It may not be obvious from the title of this blog but today I’m writing about life after redundancy. Whilst I have not been made redundant myself, I am conscious that there are a lot of people in the industry who have.
Recent statistics in Building Magazine stated that 25,000 jobs had been lost in the final quarter of last year and since September 2007 there has been a 15% drop in the workforce which equates to 380,000 jobs lost.
Hopefully the green shoots are starting to come through but there are still companies going into receivership and there are people out there in the industry who are likely feeling scared and uncertain of their future. Out of all of my blog posts and the information I have put on here so far, I genuinely hope this is referred to the least but based on my ethos of one piece of information helping one person, here goes………
Having searched the tinterweb for a few hours now in my quest to find out information there is a lot of stuff out there. First of all the Construction Industry Council have a booklet entitled 42_CIC_SurvivingRedundancyToolkit_2011final.pdf. Whilst there is a lot of practical advice in there about the legal and financial aspects with links to websites to find further information, what about the emotional and psychological side of things?

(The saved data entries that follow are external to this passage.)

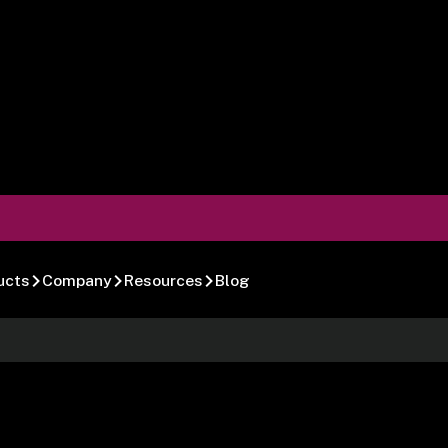
ucts
Company
Resources
Blog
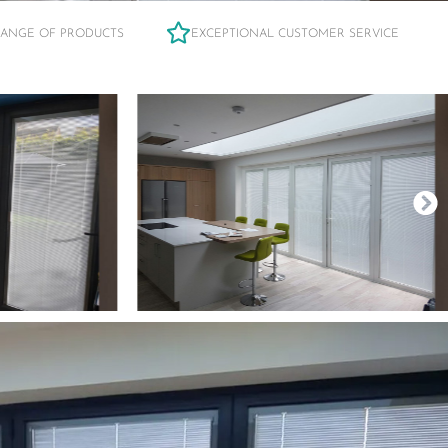
RANGE OF PRODUCTS
EXCEPTIONAL CUSTOMER SERVICE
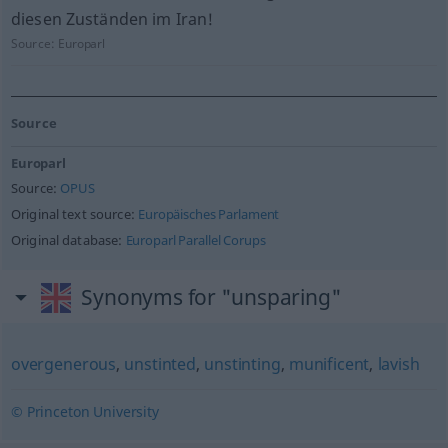
diesen Zuständen im Iran!
Source:
Europarl
Source
Europarl
Source:
OPUS
Original text source:
Europäisches Parlament
Original database:
Europarl Parallel Corups
Synonyms for "unsparing"
overgenerous
,
unstinted
,
unstinting
,
munificent
,
lavish
© Princeton University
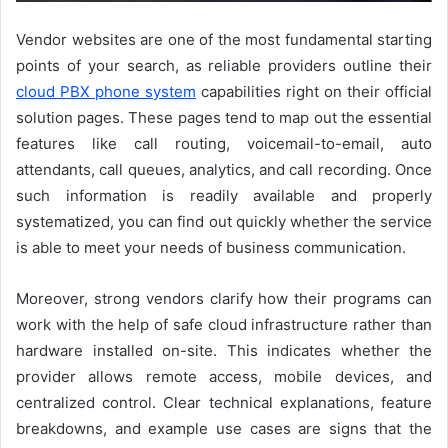
Vendor websites are one of the most fundamental starting
points of your search, as reliable providers outline their
cloud PBX phone system
capabilities right on their official
solution pages. These pages tend to map out the essential
features like call routing, voicemail-to-email, auto
attendants, call queues, analytics, and call recording. Once
such information is readily available and properly
systematized, you can find out quickly whether the service
is able to meet your needs of business communication.
Moreover, strong vendors clarify how their programs can
work with the help of safe cloud infrastructure rather than
hardware installed on-site. This indicates whether the
provider allows remote access, mobile devices, and
centralized control. Clear technical explanations, feature
breakdowns, and example use cases are signs that the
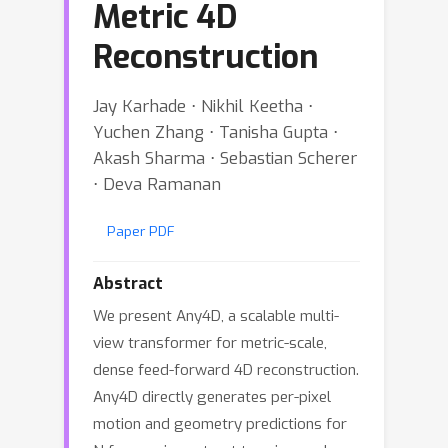
Metric 4D
Reconstruction
Jay Karhade ⋅ Nikhil Keetha ⋅
Yuchen Zhang ⋅ Tanisha Gupta ⋅
Akash Sharma ⋅ Sebastian Scherer
⋅ Deva Ramanan
Paper PDF
Abstract
We present Any4D, a scalable multi-
view transformer for metric-scale,
dense feed-forward 4D reconstruction.
Any4D directly generates per-pixel
motion and geometry predictions for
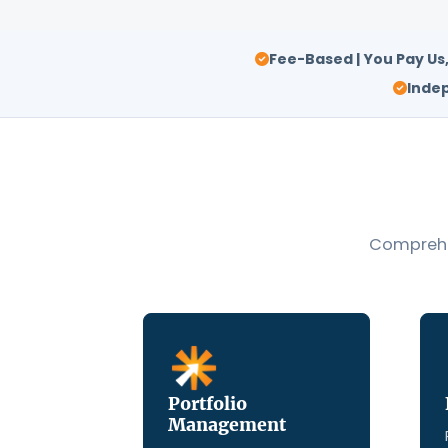
Fee-Based | You Pay Us
Indep
Comprehen
Portfolio
Management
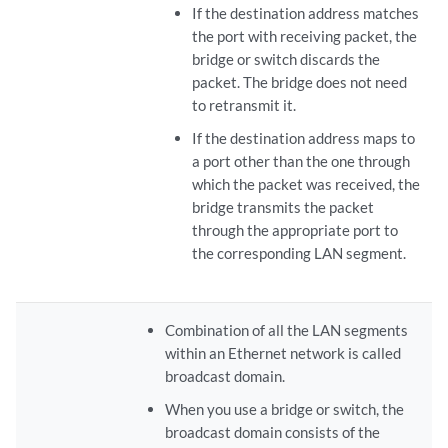
If the destination address matches
the port with receiving packet, the
bridge or switch discards the
packet. The bridge does not need
to retransmit it.
If the destination address maps to
a port other than the one through
which the packet was received, the
bridge transmits the packet
through the appropriate port to
the corresponding LAN segment.
Combination of all the LAN segments
within an Ethernet network is called
broadcast domain.
When you use a bridge or switch, the
broadcast domain consists of the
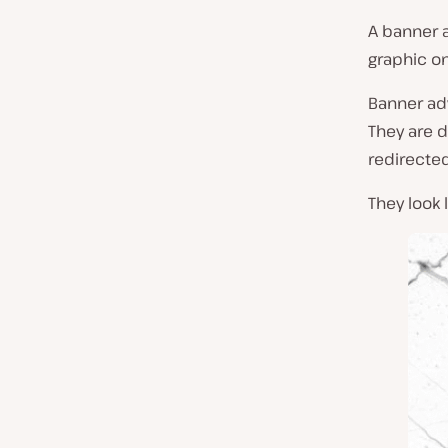
A banner 
graphic o
Banner ad
They are 
redirected
They look l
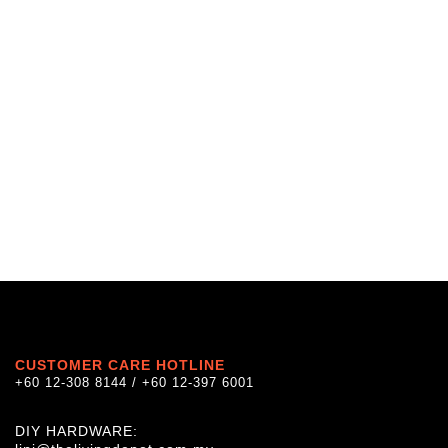
CUSTOMER CARE HOTLINE
+60 12-308 8144 / +60 12-397 6001
DIY HARDWARE:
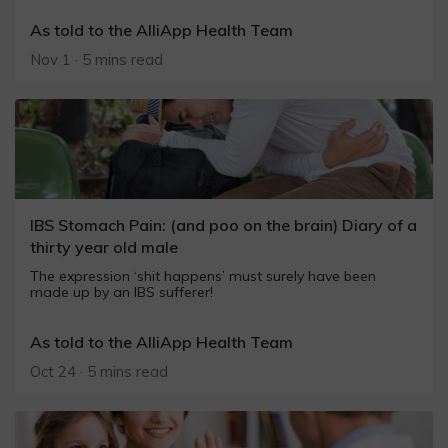
As told to the AlliApp Health Team
Nov 1 · 5 mins read
IBS Stomach Pain: (and poo on the brain) Diary of a
thirty year old male
The expression ‘shit happens’ must surely have been
made up by an IBS sufferer!
As told to the AlliApp Health Team
Oct 24 · 5 mins read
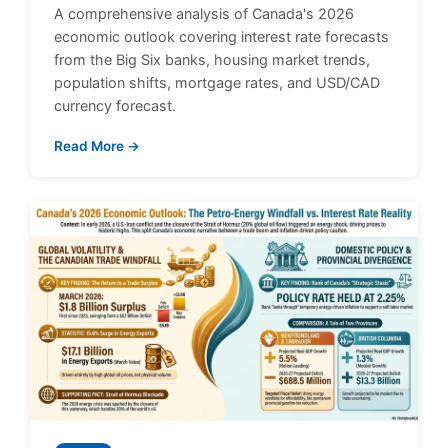
A comprehensive analysis of Canada's 2026
economic outlook covering interest rate forecasts
from the Big Six banks, housing market trends,
population shifts, mortgage rates, and USD/CAD
currency forecast.
Read More →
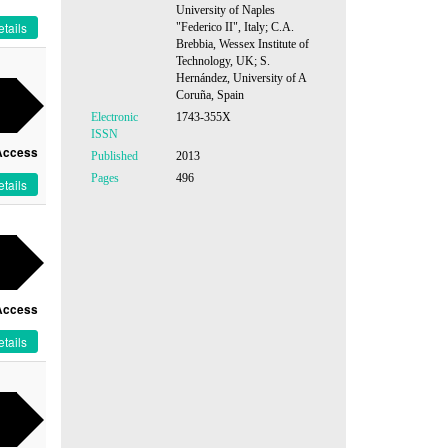
University of Naples
tails
"Federico II", Italy; C.A.
Brebbia, Wessex Institute of
Technology, UK; S.
Hernández, University of A
Coruña, Spain
Electronic
1743-355X
ISSN
Access
Published
2013
Pages
496
tails
Access
tails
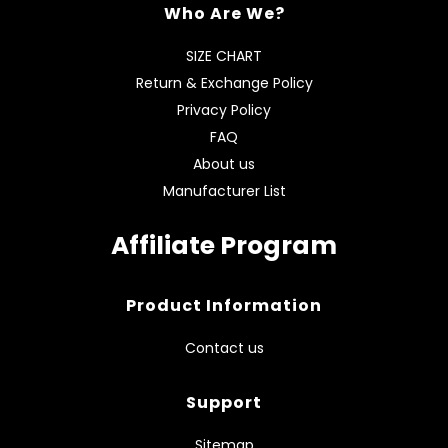
Who Are We?
SIZE CHART
Return & Exchange Policy
Privacy Policy
FAQ
About us
Manufacturer List
Affiliate Program
Product Information
Contact us
Support
Sitemap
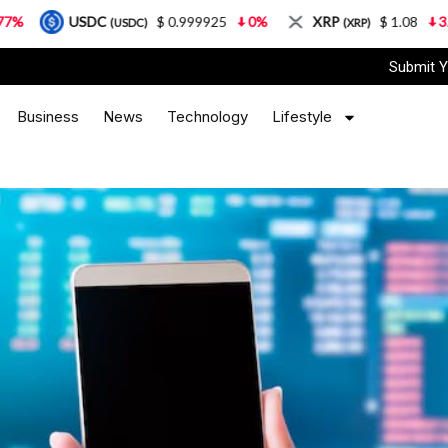
$ 0.999925
0%
XRP
$ 1.08
3.87%
Solana
SDC)
(XRP)
(
Submit Y
Business
News
Technology
Lifestyle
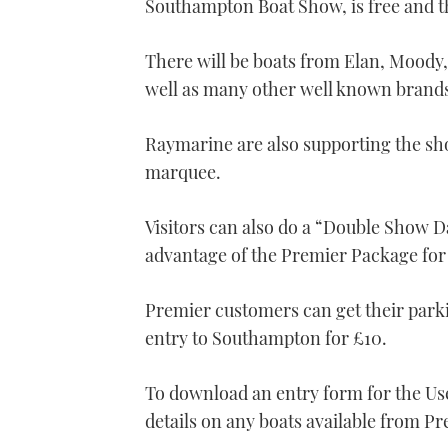
Southampton Boat Show, is free and t
21
seconds
Volume
0%
There will be boats from Elan, Moody,
well as many other well known brand
Raymarine are also supporting the sh
marquee.
Visitors can also do a “Double Show D
advantage of the Premier Package f
Premier customers can get their park
entry to Southampton for £10.
To download an entry form for the Use
details on any boats available from P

Reassuringly some of the professional bodies such as CIOB, RICS, RIBA etc have benevolent funds offering counselling and practical help and advice for people who are facing redundancy. In a recent article in the March edition of the East Midlands RICS Surveyor magazine, an RICS member who had experienced redundancy talked about the support he had received from his local RICS network. If you are not a member of a professional body, it is still important to ask for help where available through your own networks and contacts, someone may be able to offer support, advice or may know of an opportunity elsewhere.
There is also lots of useful information in this CIOB document about coping with the stress of it and building up resilience.
Many of those who have experienced it have said that it is like akin to a bereavement, especially if your whole identity is linked to your job. How many times do we meet people for the first time and ask them what they do as if it is the key to who that person is?
One of the best articles I read on this topic was in the Guardian. http://www.guardian.co.uk/money/2009/jan/12/redundancy-advice
Cary Cooper who is the professor of organisational psychology at Lancaster University was quoted as saying that it is psychologically better to lose your job now rather than in more affluent times simply because there are so many people involved, you can still feel rejection but can rationalise it be saying that it’s just the time in which we live in and you’re not alone.
Cooper also talks about the most important coping strategy which is to sit down and reflect on what your skills are before you start looking for a new job or trying to get training. This links into my blog post on resilience and an exercise I talked about called the Achievement List where you list everything you have achieved in your life so far. This could be useful if you are thinking about changing your career, something may be unearthed from years ago that may help you in a possible directional change.
Another really powerful exercise I have used with coachees is the timeline exercise which I have likened to the Hollywood walk of fame. If you transport your self back to key points in your career where you were happy in your job, really engaged with what you were doing, felt motivated and in your flow and were achieving great results, what were the characteristics of you at that stage? what skills were you using? how did you feel about yourself? At each stage I make a note of what the coachee is saying about that particular point in time and reflect back to them afterwards. Once you’ve collected up all of your ‘Hollywood Stars’ you can think about looking ahead to the future and how the skills and experiences that you have can be used moving forwards.
One option may be to set up your own business which is a blog topic in itself!
I appreciate that this a massive and sensitive subject to write about so I will leave it there but if people do want to share their experiences and what has worked for them, please feel free to leave me a comment and I hope those of you who are going through this are finding light at the end of the tunnel.